Regulators ask Congress for more power to police cryptocurrencies
The United States’ two top trading regulators on Wednesday asked Congress for more direct jurisdiction over cryptocurrency trading.
Securities and Exchange Commission (SEC) Chairman Jay Clayton and Commodity Futures Trading Commission (CFTC) Chairman J. Christopher Giancarlo asked lawmakers for “direct oversight” of internet-based cryptocurrency trading platforms only subject to state rules.
“A key issue before market regulators is whether our historical approach to the regulation of currency transactions is appropriate for the cryptocurrency markets,” Clayton and Giancarlo wrote in a Wall Street Journal op-ed published Wednesday.
“We would support policy efforts to revisit these frameworks and ensure they are effective and efficient for the digital era.”
The SEC and CFTC are the two main regulatory agencies charged with policing the expanding world of cryptocurrencies and the financial products they’ve created. While the agencies have power to police cryptocurrency trades and investments, state government have jurisdiction over most platforms used to purchase and hold the digital currencies.
The SEC has focused on cryptocurrencies offered as securities, often through “initial coin offerings,” or ICOs. Companies have flocked to raise capital through ICOs, selling units of an in-house cryptocurrency akin to the way other corporations sell shares.
“Through statements, reports and enforcement actions the SEC has made it clear that federal securities laws apply regardless of whether the offered security—a purposefully broad and flexible term—is labeled a ‘coin’ or ‘utility token’ rather than a stock, bond or investment contract,” the chairmen wrote.
The SEC has insisted that such ICOs qualify as securities and have cracked down on unregistered, fraudulent and misleading offerings. The agency is also probing publicly traded companies that have pivoted to blockchain technology, the distributed ledger system that serves as the foundation of cryptocurrencies, as investors flock to find the next major crypto startup.
“Distributed ledger technology may in fact be the next great disruptive and productivity-enhancing economic development,” the chairmen wrote. “But we will not allow it or any other advancement to disrupt our commitment to fair and sound markets.”
The CFTC has focused on trades of individual cryptocurrencies, such as bitcoin and Ethereum, and the expanding web of derivatives and futures offered by exchanges.

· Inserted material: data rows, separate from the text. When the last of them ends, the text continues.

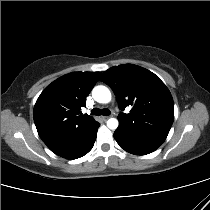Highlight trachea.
<instances>
[{
  "instance_id": "obj_1",
  "label": "trachea",
  "mask_w": 210,
  "mask_h": 210,
  "mask_svg": "<svg viewBox=\"0 0 210 210\" xmlns=\"http://www.w3.org/2000/svg\"><path fill=\"white\" fill-rule=\"evenodd\" d=\"M91 115H104V116H108L110 115V110L109 109H99V108H94L91 110Z\"/></svg>"
}]
</instances>
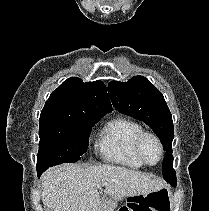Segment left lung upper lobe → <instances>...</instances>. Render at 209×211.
<instances>
[{"label": "left lung upper lobe", "mask_w": 209, "mask_h": 211, "mask_svg": "<svg viewBox=\"0 0 209 211\" xmlns=\"http://www.w3.org/2000/svg\"><path fill=\"white\" fill-rule=\"evenodd\" d=\"M107 89L112 104L118 111L145 122L160 138L168 154L163 160V177L175 176L172 115L162 93L143 76L132 77L127 82L112 81Z\"/></svg>", "instance_id": "left-lung-upper-lobe-1"}]
</instances>
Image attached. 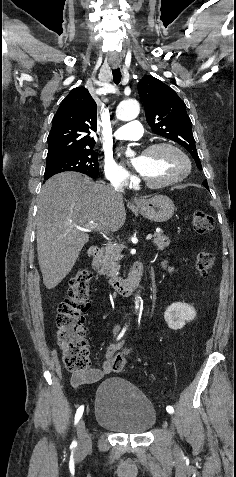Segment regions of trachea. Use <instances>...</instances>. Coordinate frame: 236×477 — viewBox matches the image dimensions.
I'll list each match as a JSON object with an SVG mask.
<instances>
[{"mask_svg": "<svg viewBox=\"0 0 236 477\" xmlns=\"http://www.w3.org/2000/svg\"><path fill=\"white\" fill-rule=\"evenodd\" d=\"M112 74H113V81L115 84H119L120 81H121V72H120V69L117 68V69H114L112 70Z\"/></svg>", "mask_w": 236, "mask_h": 477, "instance_id": "1", "label": "trachea"}]
</instances>
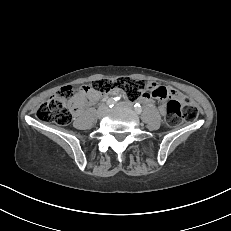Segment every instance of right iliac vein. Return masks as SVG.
Listing matches in <instances>:
<instances>
[{"mask_svg":"<svg viewBox=\"0 0 231 231\" xmlns=\"http://www.w3.org/2000/svg\"><path fill=\"white\" fill-rule=\"evenodd\" d=\"M106 111H107V108H106V107H101V108H99L98 111H97V116H98V117L103 116V115L106 113Z\"/></svg>","mask_w":231,"mask_h":231,"instance_id":"right-iliac-vein-1","label":"right iliac vein"}]
</instances>
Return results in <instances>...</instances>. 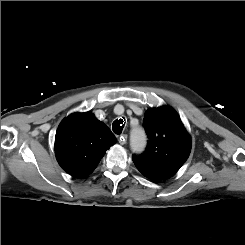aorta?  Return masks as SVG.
Instances as JSON below:
<instances>
[{
  "label": "aorta",
  "instance_id": "aorta-1",
  "mask_svg": "<svg viewBox=\"0 0 245 245\" xmlns=\"http://www.w3.org/2000/svg\"><path fill=\"white\" fill-rule=\"evenodd\" d=\"M146 146V134L142 127L138 126L131 130L130 147L134 152H141Z\"/></svg>",
  "mask_w": 245,
  "mask_h": 245
}]
</instances>
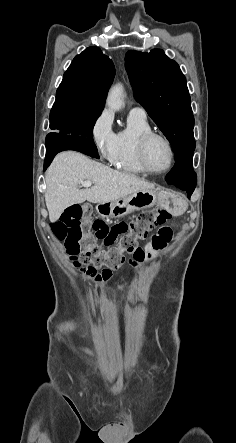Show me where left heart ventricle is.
I'll list each match as a JSON object with an SVG mask.
<instances>
[{"label":"left heart ventricle","mask_w":236,"mask_h":443,"mask_svg":"<svg viewBox=\"0 0 236 443\" xmlns=\"http://www.w3.org/2000/svg\"><path fill=\"white\" fill-rule=\"evenodd\" d=\"M147 159L152 169L157 171L165 169L170 162L167 144L159 138L152 139L147 148Z\"/></svg>","instance_id":"left-heart-ventricle-1"}]
</instances>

The agency has also brought charges against several individuals and firms that have fraudulently used or marketed cryptocurrencies to prey on the wide gulf between investor interest and education.
The chairmen wrote that as the Chicago Board of Exchange and CME Group added cryptocurrency futures, they boosted margin requirements and disclosure requirements at the CFTC’s request.
“As a result, the CFTC gained oversight over the U.S. bitcoin futures market and access to data that can facilitate the detection and pursuit of bad actors in underlying spot markets,” the chairmen wrote.